No disrespect Mike, but the results are far from proven - it may well have helped way back with dirty fuel in the 40's, but fuel has come a long way since then, so have engines.
It's a well known fact that items such as these make bold and sweeping claims about the benefits, without going into any specific detail about how they actually work, I mean really work, not the bull¤¤¤¤. Some do go into detail though, they claim it alters the fuel on a molecular level, unfortunately this isn't difficult to prove so you'd think they'd have some documented evidence to back it up with, it's all hearsay and conjecture intended to prey on gullible fools looking for easy answers like you and me.
For me it's right up there with the unipole magnet system that removes carbon from the fuel lines - utter bloody nonsense.
I'll counter-argue any claim they make, one because I'm an idiot, and two because I know it's rubbish and us know-it-all idiots are always right.
This is one of the devices I actually believe works. Apart from the DTI tests, I've chatted with a guy on another forum who actually used one and proved dramatic improvements in fuel economy.
Unlike most of the magnets and other gadgets, this one actually runs the fuel through a medium that adds something (I'm not sure what) to the fuel. No doubt whatever's in there slowly dissolves over time, but they reckon it should be good for the lifetime of the car.
So why don't manufacturers fit them as standard?
The answer quite simply is that it increases the NOX output of the engine. Manufacturers are obliged to get NOX down to certain levels and if they fitted these boxes, they probably wouldn't get type approval for the vehicles. At present, I don't think there's a NOX test at MOT for either petrol or diesel (I could be wrong) though I've heard rumours of the introduction of roadside emissions testing that might include a NOX test.
As always there is claim and counter claim. Schmooster have you ACUALLY used the device if so what was your result, reading an article in the CSMA mag the writer states
"I have used Broquet in every car I have owned in the last 15 years and MPG has improved by 8 - 10%". Is he deluding himself or not? If he is then at £80 a pop its an expensive delusion Lets have more answers so we can compare results before dismissing it out of hand, even snake oil has its uses!!
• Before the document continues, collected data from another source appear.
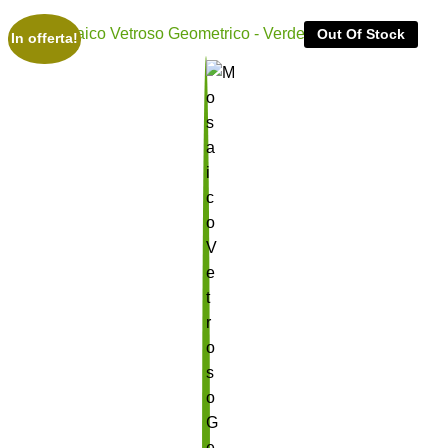
Out Of Stock
In offerta!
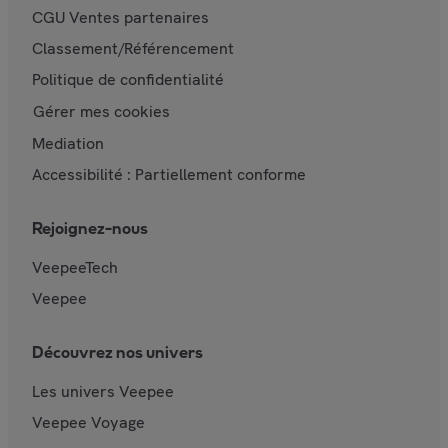
CGU Ventes partenaires
Classement/Référencement
Politique de confidentialité
Gérer mes cookies
Mediation
Accessibilité : Partiellement conforme
Rejoignez-nous
VeepeeTech
Veepee
Découvrez nos univers
Les univers Veepee
Veepee Voyage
None of the claims are backed up with any evidence, so whilst I haven't used it, the evidence (or lack of) speaks for itself.
I'm not interested in what people 'say' works, people have seen UFOs and ghosts it doesn't prove they exists, no-one has proof of what these catalysts do, merely theories based on very old technology around something that kind of worked 60 years ago.
BP Ultimate fuel works and they'll tell you why it works, they make no secret of the science because it's irrefutible, the science behind this is hogwash.
I'm an electronics engineer working in mass spectrometry, my whole career has been built on research and development in physics and chemistry, I promise you the 'facts' are nonsense.
I can find testimony from people who swear that putting magnets on the fuel lines will remove carbon, it doesn't make it fact no matter how many people swear they've seen improvements - it's bull.
Give me their 'facts' and I'll try to explain why they're rubbish, I don't claim to be an expert, but you don't need to be, it's basic stuff - if fuel companies could reduce the carbon in fuel so easily do you not think they would have invested millions doing it?
I believe that the magnets and airflow valves are snake-oil too, and I dismissed this one as being similar until I read a bit further into it. This here link makes some interesting reading. Plenty of opinion, both for and against, with those against basing their opinion purely on scepticism.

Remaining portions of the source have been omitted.